LAS REDES, OTRA VEZ CAMPO ORÉGANO PARA INCRÉDULOS

(Por Eduardo gargiulo).- A esta altura está claro que las informaciones menos veraces de las que a diario circulan son las que se difunden a través de las redes sociales. Sin embargo, se les sigue creyendo.

Durante el fin de semana se dio otro ejemplo notable de la contradicción que implica tomar como cierta una información falaz. Las fakenews (noticias falsas) son un producto pseudo periodístico difundido a través de portales de noticias, prensa escrita, radio, televisión y redes sociales cuyo objetivo es la desinformación deliberada o el engaño.

El caso que nos ocupa estuvo presente en distintas redes sociales y tiene como protagonista a un diputado nacional que no existe: Luis Horario Archimendi. Y su recibo de sueldo, donde consta que percibió en abril más de medio millón de pesos.

La mayoría de las personas que leyó el recibo no dudo: inmediatamente compró por cierta la información. Y rompió en puteadas hacia el inexistente diputado, hacia la clase política en general, el gobierno y todo aquello que se asemeje al “Estado”, por así decirlo.
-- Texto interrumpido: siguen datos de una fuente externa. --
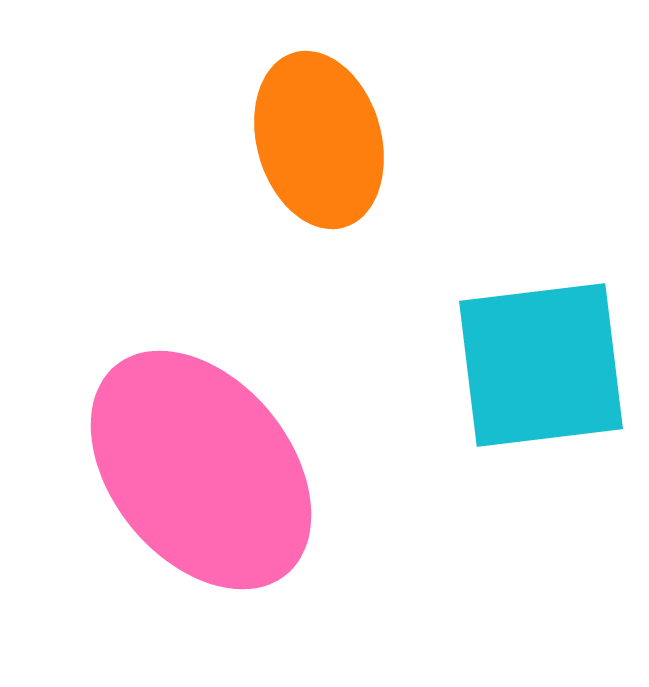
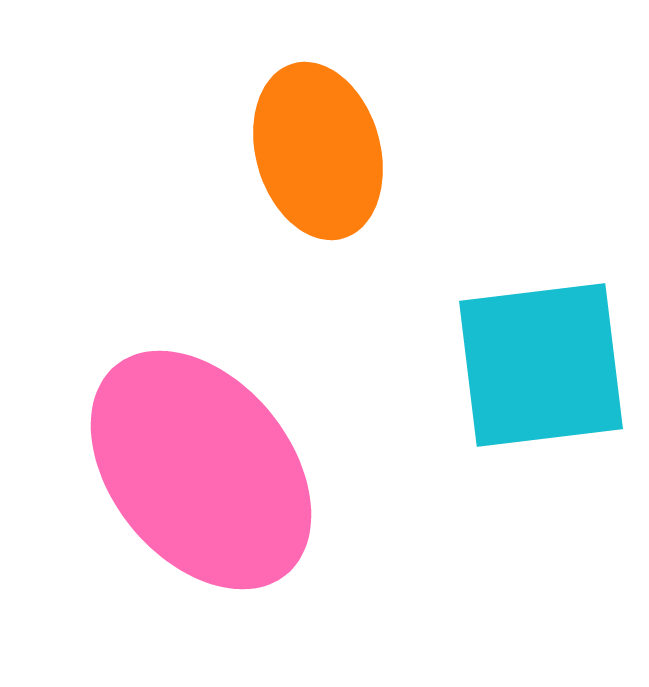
orange ellipse: moved 1 px left, 11 px down
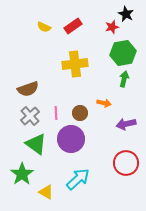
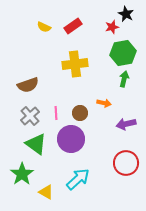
brown semicircle: moved 4 px up
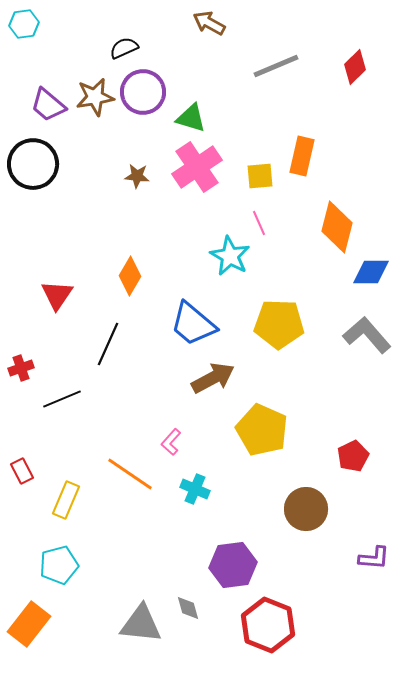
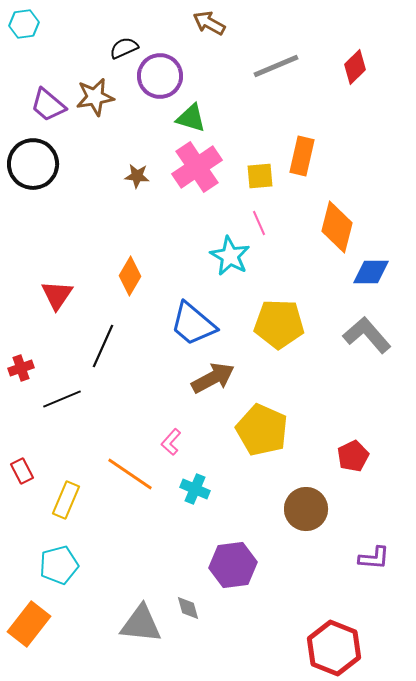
purple circle at (143, 92): moved 17 px right, 16 px up
black line at (108, 344): moved 5 px left, 2 px down
red hexagon at (268, 625): moved 66 px right, 23 px down
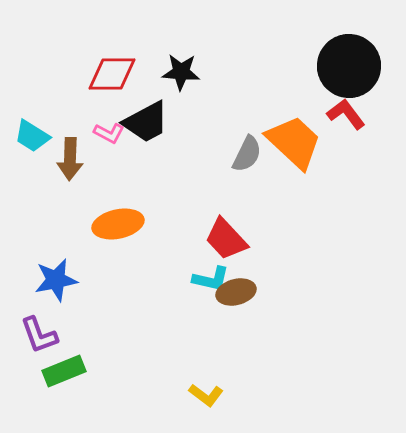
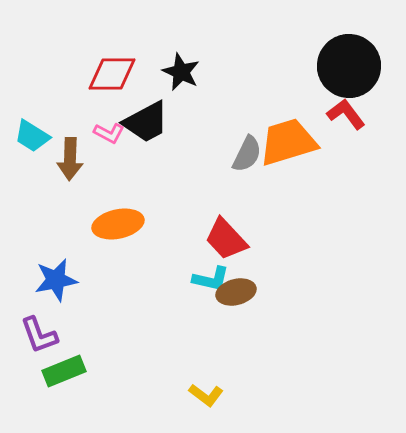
black star: rotated 21 degrees clockwise
orange trapezoid: moved 6 px left; rotated 60 degrees counterclockwise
Si por un momento hubieran dudado, tal vez se habrían percatado –por ejemplo- que en el propio recibo consta que el supuesto legislador ingresó en 2015 pero figura con una antigüedad de cinco años … Además, le liquidan viáticos por cuatro meses (enero-abril), pero le están pagando supuestamente el sueldo del mes de marzo…

Las preguntas son varias: ¿a qué objetivo responde esta maniobra? ¿Quién la ideó y la ejecutó? ¿Qué se intenta instalar? ¿Por qué ahora? Está claro que esto no lo pudo hacer una persona, sino los llamados “trolls”, ese ejército de cibernautas que se disponen para montar este tipo de cortinas de distracción.

Difícil tarea -cuando no imposible- determinar dónde comenzó o por parte de quien. Sólo queda especular. ¿Tendrá algo que ver con el tratamiento que esta semana debe hacer el Senado del proyecto que intenta frenar el aumento de tarifas?

Vaya uno a saber. Lo cierto es que meses atrás se hizo una maniobra similar, esta vez sobre bases ciertas, al dar a conocer lo que cobran de desarraigo los legisladores. También esa vez muchos calificaron de poco menos de delincuentes a los diputados y senadores y la sociedad discutió dos semanas el tema.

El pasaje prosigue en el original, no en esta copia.